Back to the Middle East, and Trump said he left the summit early due to something “much bigger” than discussing a ceasefire. Israel and Iran traded strikes for a fifth day. Reports have indicated that Tehran is willing to negotiate, but it takes two to tango, and Israel won’t stop until it feels like it’s done enough. Diplomatic sources in Iran have reportedly pushed for a ceasefire, but Israeli Prime Minister Benjamin Netanyahu said on Monday his country was “not backing down” from eliminating Iran’s nuclear programme. Palantir – which has skin in the game in terms of the global defence outlook – hit a record high.

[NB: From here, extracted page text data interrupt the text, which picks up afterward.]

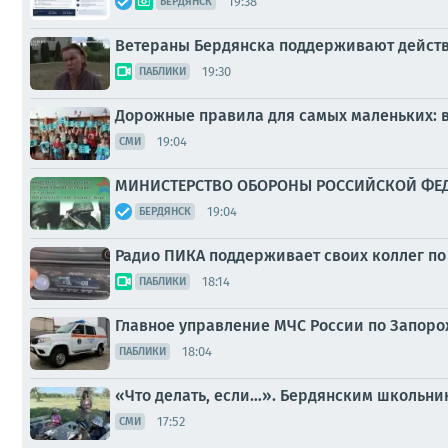
19:38
БЕРДЯНСК
Ветераны Бердянска поддерживают дейс
19:30
ПАБЛИКИ
Дорожные правила для самых маленьких: 
19:04
СМИ
МИНИСТЕРСТВО ОБОРОНЫ РОССИЙСКОЙ ФЕДЕР
19:04
БЕРДЯНСК
Радио ПИКА поддерживает своих коллег по
18:14
ПАБЛИКИ
Главное управление МЧС России по Запоро
18:04
ПАБЛИКИ
«Что делать, если…». Бердянским школьни
17:52
СМИ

Markets are very headline-driven right now: Gold surrendered most of its haven bid to trade back below $3,400 on Middle East optimism, before climbing again overnight as some of the optimism faded. The gold trade is a bit tired and we are looking for fresh momentum – perhaps from the Federal Reserve and the tax bill moving through Congress right now.
Likewise, crude prices gave back most of the Israel/Iran war spike amid peace deal optimism, only to rally again after Trump called for the evacuation of Tehran. The crude market is not what it was in the 1970s when we saw conflict drive a long-term surge in prices and resultant stagflation in the West. We have a new energy paradigm, and each unit of GDP requires far less oil than it used to, and we have the shale revolution, which means the US is a net exporter of crude.
UK investors are awaiting inflation data, the Bank of England’s policy update, and retail sales, all due this week. Today, the focus for the market will be the US retail sales report.